This is the blog for the TLANG Project – Translation and Translanguaging: Investigating Linguistic and Cultural Transformations in Superdiverse Wards in Four UK Cities. TLANG was funded as part of the Arts and Humanities Research Council’s Translating Cultures theme and was a four-year project (2014-2018) led by Professor Angela Creese at the University of Birmingham.

The project team are based across four cities – Birmingham, Cardiff, Leeds and London – and will use this blog to give regular updates on the research and connected projects.

We welcome your comments on our project. You can also follow us on Twitter @TLANGProject for news and developments.

Our project website can be found here:  https://tlang.org.uk/

You can also follow us at https://bham.academia.edu/TLANGResearchTeam

For general enquiries please contact: tlangproject@contacts.bham.ac.uk

The blog is edited by Jessica Bradley: j.m.bradley@leeds.ac.uk and by Caroline Tagg: caroline.tagg@open.ac.uk. Please contact us if you have any questions about the blog or if you are interested in submitting a blog post.


About TLANG: 

Principal Investigator of the project Professor Angela Creese:

‘The research makes a significant contribution to knowledge about the potential of multilingualism as a resource for communication, creativity, and civic participation’.

The aim of the project is to understand how people communicate multilingually across diverse languages and cultures.

We define ‘translation’ as the negotiation of meaning using different modes (spoken/written/ visual/gestural) where speakers have different proficiencies in a range of languages and varieties. When speakers do not share a common language they may rely on translation by professionals, friends or family, or by digital means. Such practices occur in ‘translation zones’, and are at the cutting edge of translation and negotiation.

We view ‘cultures’ not as fixed sets of practices essential to ethnic groups, but rather as processes which change and which may be negotiable. In our previous research in multilingual communities we found speakers are not confined to using languages separately, but rather they ‘translanguage’ as they make meaning.
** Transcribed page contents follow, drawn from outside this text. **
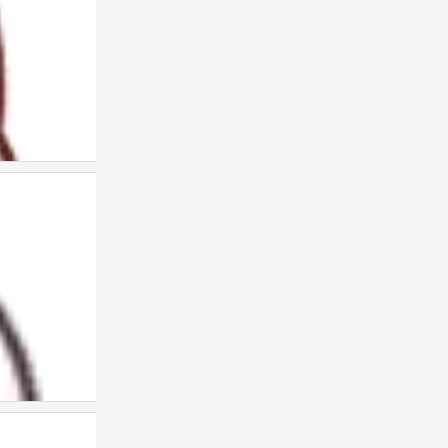
表情包
0
表情包
0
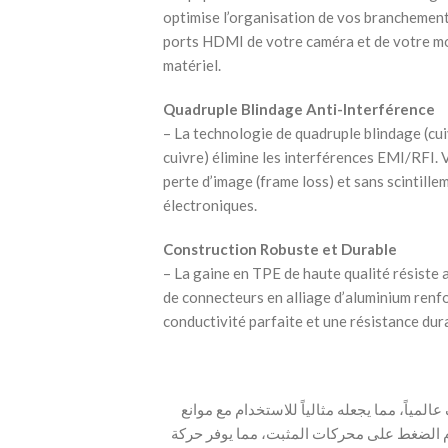
optimise l’organisation de vos branchements
ports HDMI de votre caméra et de votre mon
matériel.
Quadruple Blindage Anti-Interférence
– La technologie de quadruple blindage (cui
cuivre) élimine les interférences EMI/RFI. V
perte d’image (frame loss) et sans scintill
électroniques.
Construction Robuste et Durable
– La gaine en TPE de haute qualité résiste au
de connecteurs en alliage d’aluminium renfo
conductivité parfaite et une résistance dura
 الأنحف عالمياً، مما يجعله مثالياً للاستخدام مع موانع
الاهتزاز (Gimbals).  محركات المثبت، مما يوفر حركة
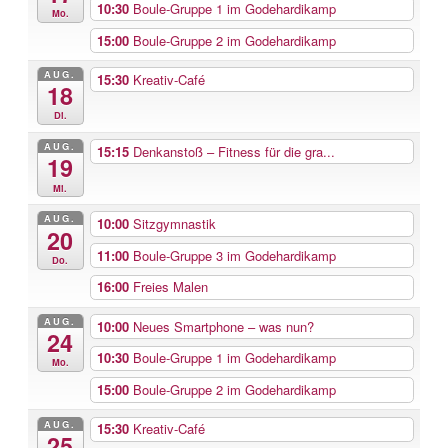
10:30
Boule-Gruppe 1 im Godehardikamp
Mo.
15:00
Boule-Gruppe 2 im Godehardikamp
AUG.
15:30
Kreativ-Café
18
Di.
AUG.
15:15
Denkanstoß – Fitness für die gra...
19
Mi.
AUG.
10:00
Sitzgymnastik
20
11:00
Boule-Gruppe 3 im Godehardikamp
Do.
16:00
Freies Malen
AUG.
10:00
Neues Smartphone – was nun?
24
10:30
Boule-Gruppe 1 im Godehardikamp
Mo.
15:00
Boule-Gruppe 2 im Godehardikamp
AUG.
15:30
Kreativ-Café
25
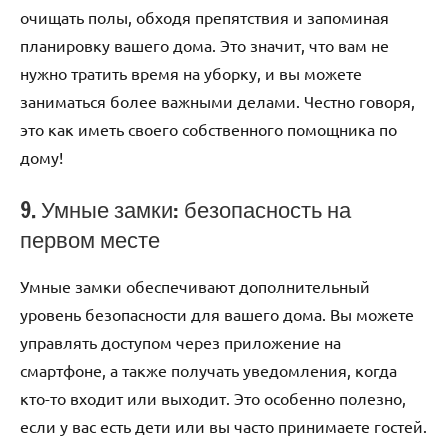
очищать полы, обходя препятствия и запоминая
планировку вашего дома. Это значит, что вам не
нужно тратить время на уборку, и вы можете
заниматься более важными делами. Честно говоря,
это как иметь своего собственного помощника по
дому!
9. Умные замки: безопасность на
первом месте
Умные замки обеспечивают дополнительный
уровень безопасности для вашего дома. Вы можете
управлять доступом через приложение на
смартфоне, а также получать уведомления, когда
кто-то входит или выходит. Это особенно полезно,
если у вас есть дети или вы часто принимаете гостей.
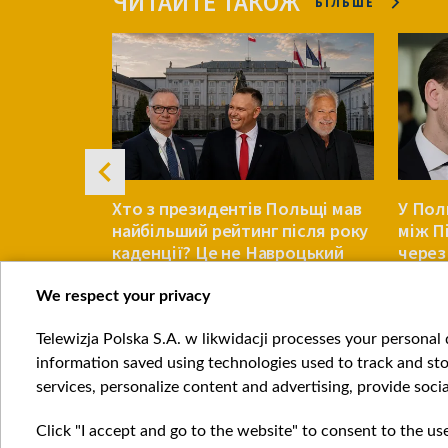
ЧИТАЙТЕ ТАКОЖ
БІЛЬШЕ
естиваль
Хто з президентів Польщі мав
У Пол
ки. Що
найбільший рейтинг після року
між П
каденції? Це не Навроцький
через
украї
We respect your privacy
ПОЛЬЩА
ПОЛЬЩА
Telewizja Polska S.A. w likwidacji processes your personal d
Item
information saved using technologies used to track and sto
1
services, personalize content and advertising, provide socia
of
4
Click "I accept and go to the website" to consent to the us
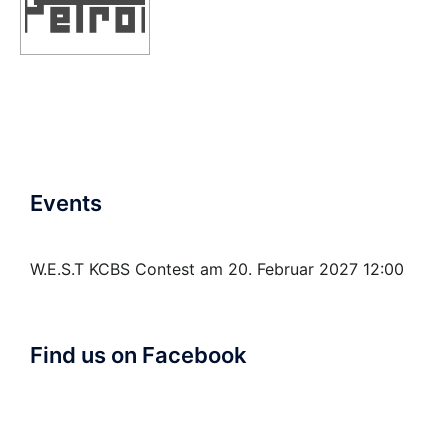
Events
W.E.S.T KCBS Contest
am 20. Februar 2027 12:00
Find us on Facebook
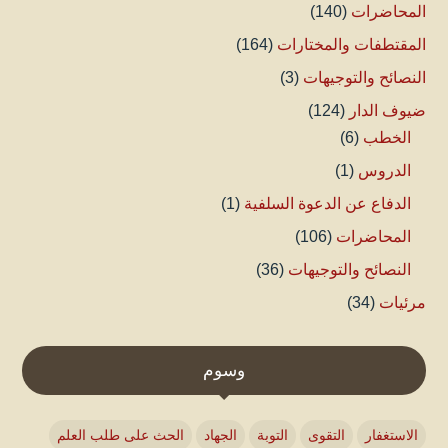
المحاضرات
(140)
المقتطفات والمختارات
(164)
النصائح والتوجيهات
(3)
ضيوف الدار
(124)
الخطب
(6)
الدروس
(1)
الدفاع عن الدعوة السلفية
(1)
المحاضرات
(106)
النصائح والتوجيهات
(36)
مرئيات
(34)
وسوم
الاستغفار
التقوى
التوبة
الجهاد
الحث على طلب العلم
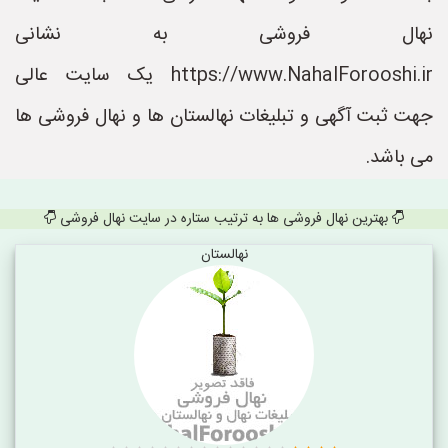
نهال فروشی به نشانی
https://www.NahalForooshi.ir یک سایت عالی
جهت ثبت آگهی و تبلیغات نهالستان ها و نهال فروشی ها
می باشد.
بهترین نهال فروشی ها به ترتیب ستاره در سایت نهال فروشی
نهالستان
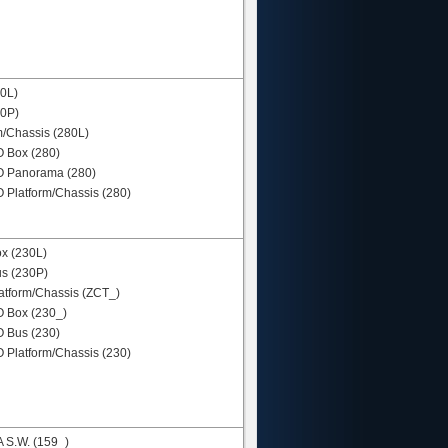
80L)
80P)
m/Chassis (280L)
 Box (280)
 Panorama (280)
Platform/Chassis (280)
x (230L)
s (230P)
tform/Chassis (ZCT_)
 Box (230_)
 Bus (230)
Platform/Chassis (230)
S.W. (159_)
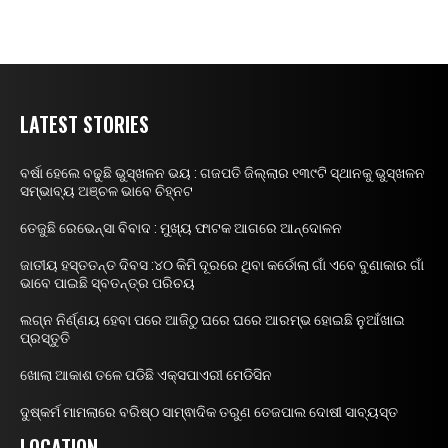
LATEST STORIES
ବର୍ଷା ହେଲେ ବଢୁଛି ଭୁସ୍ଖଳନ ଭୟ : ଗଜପତି ଜିଲ୍ଲାର ୧୩୯ଟି ସ୍ଥାନକୁ ଭୁସ୍ଖଳନ
ସମ୍ଭାବ୍ୟ ଅଞ୍ଚଳ ଭାବେ ଚିହ୍ନଟ
ତେଜୁଛି ରେଭେନ୍ସା ବିବାଦ : ମୁଖ୍ୟ ଫାଟକ ଆଗରେ ଆନ୍ଦୋଳନ
ଜାତୀୟ ହସ୍ତତନ୍ତ ଦିବସ :୪୦ କିମି ଦୂରରେ ଥିବା କର୍ଡୋଲା ଗାଁ ଏବେ ବୁଣାକାର ଗାଁ
ଭାବେ ପାଇଛି ସ୍ବତନ୍ତ୍ର ପରିଚୟ
ଲଗ୍ନ ନିର୍ଣ୍ଣୟ ହେବା ପରେ ଆଜିଠୁ ଘରେ ଘରେ ଆରମ୍ଭ ହୋଇଛି ନୁଆଁଖାଇ
ପ୍ରସ୍ତୁତି
ଖୋଲା ଆକାଶ ତଳେ ପଡିଛି ଏକ୍ସପାଏରୀ ମେଡିସିନ
ଦୁଷ୍କର୍ମ ମାମଲାରେ ବରିଷ୍ଠ ସାମ୍ଵାଦିକ ତରୁଣ ତେଜପାଲ ଦୋଷୀ ସାବ୍ୟସ୍ତ
LOCATION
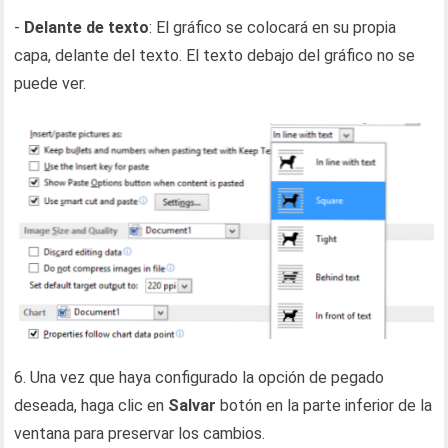
-
Delante de texto
: El gráfico se colocará en su propia
capa, delante del texto. El texto debajo del gráfico no se
puede ver.
6. Una vez que haya configurado la opción de pegado
deseada, haga clic en
Salvar
botón en la parte inferior de la
ventana para preservar los cambios.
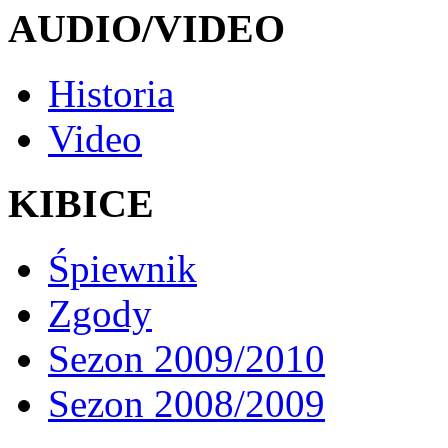
AUDIO/VIDEO
Historia
Video
KIBICE
Śpiewnik
Zgody
Sezon 2009/2010
Sezon 2008/2009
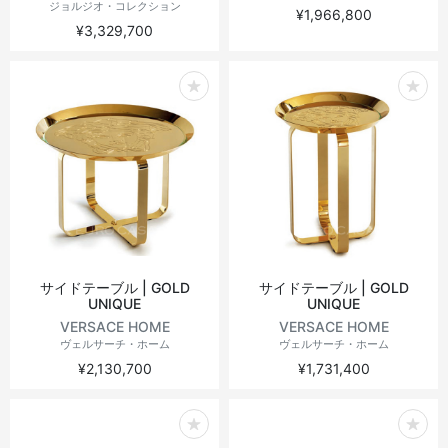
ジョルジオ・コレクション
¥1,966,800
¥3,329,700
サイドテーブル | GOLD
サイドテーブル | GOLD
UNIQUE
UNIQUE
VERSACE HOME
VERSACE HOME
ヴェルサーチ・ホーム
ヴェルサーチ・ホーム
¥2,130,700
¥1,731,400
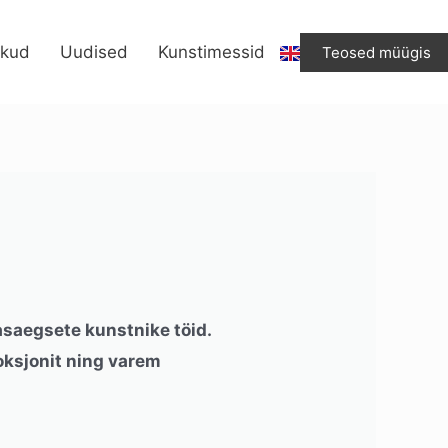
ikud
Uudised
Kunstimessid
Teosed müügis
asaegsete kunstnike töid.
oksjonit ning varem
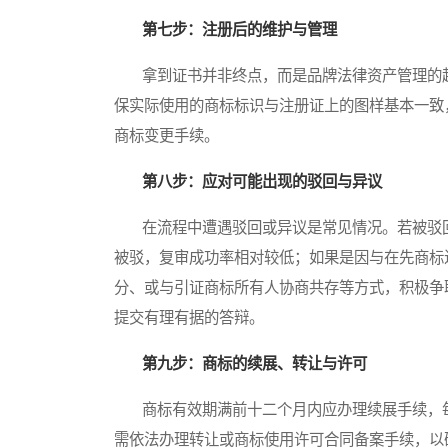
第七步：注册后的维护与管理
拿到证书并非终点，而是品牌法律资产管理的起
保实际使用的商标标识与注册证上的图样基本一致
商标变更手续。
第八步：应对可能出现的驳回与异议
在流程中遭遇驳回或异议是常见情况。若被驳回
被驳，复审成功率相对较低；如果是因与在先商标
分、或与引证商标所有人协商共存等方式，积极争
提交有理有据的答辩。
第九步：商标的续展、转让与许可
商标有效期满前十二个月内应办理续展手续，每
需依法办理转让或商标使用许可合同备案手续，以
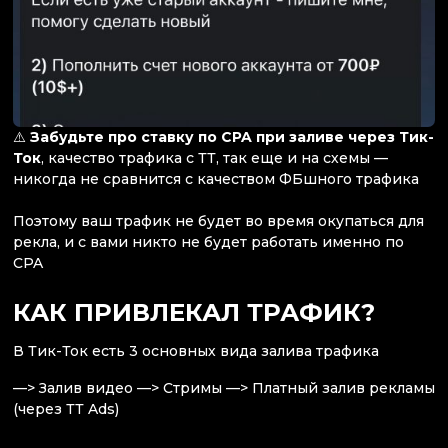
⚠️
Забудьте про ставку по CPA при заливе через Тик-
Ток
, качество трафика с ТТ, так еще и на схемы —
никогда не сравнится с качеством ФБшного трафика
Поэтому ваш трафик не будет во время окупаться для
рекла, и с вами никто не будет работать именно по
CPA
КАК ПРИВЛЕКАЛ ТРАФИК?
В Тик-Ток есть 3 основных вида залива трафика
—> Залив видео —> Стримы —> Платный залив рекламы
(через ТТ Ads)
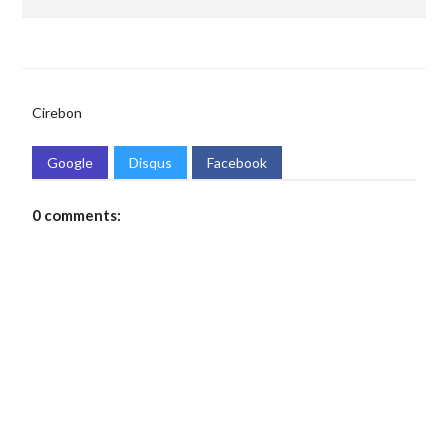
Cirebon
Google
Disqus
Facebook
0 comments:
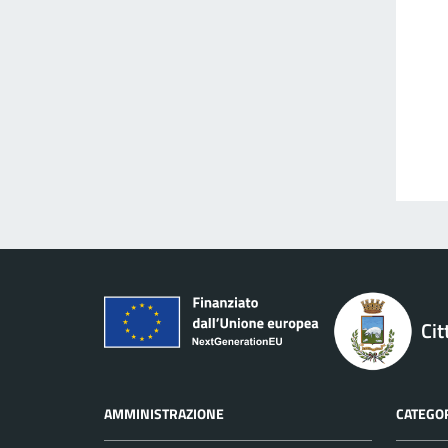
Cit
AMMINISTRAZIONE
CATEGOR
We have looked closely and over time at language practices in public and private settings in Birmingham, Cardiff, Leeds, and London. We investigated how communication occurs (or fails) when people bring different histories and languages into contact. Outcomes will impact on policy on economic growth, migration, health and well-being, sport, cultural heritage, and law, by informing the work of policy-makers and public, private and third sector organisations.